All in all I am definitely glad I told her. I think it's just that I got caught up in the relief of finally telling her and having it go well that I just briefly had the notion that I could in general keep sharing my dev-related experiences and feelings with her, and it sucks to realize that's probably not going to be the case. It's especially disappointing because in general we are so open with each other about everything in our lives, including all kinds of desires, feelings, and thoughts that are taboo or otherwise things I most people keep to themselves.
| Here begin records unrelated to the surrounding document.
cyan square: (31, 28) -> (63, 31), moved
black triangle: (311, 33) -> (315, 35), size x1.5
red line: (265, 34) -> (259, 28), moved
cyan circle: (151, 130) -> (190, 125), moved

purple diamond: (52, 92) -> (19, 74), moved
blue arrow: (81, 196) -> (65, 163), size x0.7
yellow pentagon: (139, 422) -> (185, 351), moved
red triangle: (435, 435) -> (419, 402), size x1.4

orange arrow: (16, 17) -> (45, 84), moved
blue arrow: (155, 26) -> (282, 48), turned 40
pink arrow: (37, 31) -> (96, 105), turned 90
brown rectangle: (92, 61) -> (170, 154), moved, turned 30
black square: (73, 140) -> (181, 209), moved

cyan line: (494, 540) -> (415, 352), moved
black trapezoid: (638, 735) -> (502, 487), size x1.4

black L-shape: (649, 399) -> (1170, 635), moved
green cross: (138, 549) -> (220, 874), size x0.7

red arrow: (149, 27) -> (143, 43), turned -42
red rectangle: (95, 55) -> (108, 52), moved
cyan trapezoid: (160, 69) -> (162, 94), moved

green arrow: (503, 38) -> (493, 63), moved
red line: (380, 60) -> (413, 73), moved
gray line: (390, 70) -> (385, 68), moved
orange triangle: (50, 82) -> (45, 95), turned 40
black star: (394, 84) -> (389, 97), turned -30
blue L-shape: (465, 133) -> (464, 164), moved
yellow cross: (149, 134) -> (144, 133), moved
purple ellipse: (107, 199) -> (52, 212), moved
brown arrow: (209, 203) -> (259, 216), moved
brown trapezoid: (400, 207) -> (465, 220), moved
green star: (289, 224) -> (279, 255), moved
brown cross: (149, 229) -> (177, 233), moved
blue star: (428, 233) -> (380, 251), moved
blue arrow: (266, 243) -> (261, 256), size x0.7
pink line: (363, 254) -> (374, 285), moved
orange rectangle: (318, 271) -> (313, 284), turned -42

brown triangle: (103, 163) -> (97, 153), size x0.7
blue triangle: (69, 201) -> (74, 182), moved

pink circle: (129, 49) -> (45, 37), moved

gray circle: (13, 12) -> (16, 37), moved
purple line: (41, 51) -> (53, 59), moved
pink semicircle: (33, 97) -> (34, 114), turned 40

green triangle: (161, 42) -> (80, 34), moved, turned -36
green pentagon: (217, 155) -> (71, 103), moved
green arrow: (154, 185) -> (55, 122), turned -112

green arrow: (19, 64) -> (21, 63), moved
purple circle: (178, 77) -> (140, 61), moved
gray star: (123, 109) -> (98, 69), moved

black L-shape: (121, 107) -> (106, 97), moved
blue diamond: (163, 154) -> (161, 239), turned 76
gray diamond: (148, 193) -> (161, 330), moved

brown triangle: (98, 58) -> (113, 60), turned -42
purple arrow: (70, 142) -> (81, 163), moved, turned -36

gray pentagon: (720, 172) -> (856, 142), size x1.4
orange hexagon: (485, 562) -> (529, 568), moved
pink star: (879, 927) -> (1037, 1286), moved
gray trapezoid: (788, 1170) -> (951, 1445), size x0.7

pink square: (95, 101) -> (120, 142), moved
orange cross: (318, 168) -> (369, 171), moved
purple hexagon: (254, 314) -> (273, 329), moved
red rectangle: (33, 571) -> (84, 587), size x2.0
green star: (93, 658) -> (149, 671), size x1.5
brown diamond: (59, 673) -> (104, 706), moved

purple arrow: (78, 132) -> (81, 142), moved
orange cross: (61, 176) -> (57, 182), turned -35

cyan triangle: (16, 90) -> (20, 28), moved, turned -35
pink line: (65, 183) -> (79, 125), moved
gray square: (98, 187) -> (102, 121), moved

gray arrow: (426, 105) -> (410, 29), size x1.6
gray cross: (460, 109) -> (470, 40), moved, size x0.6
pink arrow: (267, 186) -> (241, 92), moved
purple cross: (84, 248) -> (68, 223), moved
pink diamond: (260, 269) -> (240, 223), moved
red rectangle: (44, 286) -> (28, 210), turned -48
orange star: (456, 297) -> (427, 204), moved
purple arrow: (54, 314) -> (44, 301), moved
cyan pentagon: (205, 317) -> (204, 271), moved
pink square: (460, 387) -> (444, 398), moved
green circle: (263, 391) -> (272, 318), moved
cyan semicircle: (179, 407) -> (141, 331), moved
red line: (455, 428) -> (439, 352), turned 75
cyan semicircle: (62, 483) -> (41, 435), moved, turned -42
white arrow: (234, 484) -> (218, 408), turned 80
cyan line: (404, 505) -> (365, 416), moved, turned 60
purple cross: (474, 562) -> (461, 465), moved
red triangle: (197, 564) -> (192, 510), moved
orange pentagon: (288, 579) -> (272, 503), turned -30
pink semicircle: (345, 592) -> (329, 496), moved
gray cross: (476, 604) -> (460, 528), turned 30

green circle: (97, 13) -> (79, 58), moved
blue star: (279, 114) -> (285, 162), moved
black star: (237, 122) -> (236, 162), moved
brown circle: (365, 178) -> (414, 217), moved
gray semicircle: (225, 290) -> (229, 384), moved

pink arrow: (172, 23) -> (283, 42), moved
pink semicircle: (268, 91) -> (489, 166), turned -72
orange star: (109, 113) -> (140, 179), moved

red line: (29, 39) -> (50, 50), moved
I am really hoping that in time she'll warm up a bit to the idea of PWD as romantic/sexual partners. (I think some part of it for her is that she herself has a (almost fetish-like?) sexual interest in being physically overpowered by a man, and so in her mind PWD are at odds with her strongest sexual desires. Not that you couldn't have a dom/sub kind of thing with a PWD, of course, or in fact be physically overpowered by a PWD.)
I think finally sharing this has definitely helped dislodge shame/discomfort with my dev side that I didn't fully recognize, or excused as just self-protection in light of the fact that it's not something people are going to "get." I really thought that I was 100 percent happy to never tell anyone about it until I joined PD this year. And I think I was actually okay with it, and I would be fine if I continued on the way I had. But I think a big part of the reason I was so okay with it is that I had really compartmentalized. I would indulge my inner dev when I wanted to escape and comfort myself with romantic fantasies, or when I wanted some, er, private sexual release, and then just totally put it out of my mind at all other times. It was genuinely not part of my self narrative or my self-conception much at all. Sharing it with people feels like a commitment to not roping off my dev side, letting it be a part of me. For now that feels like a good thing, a step towards more self-acceptance.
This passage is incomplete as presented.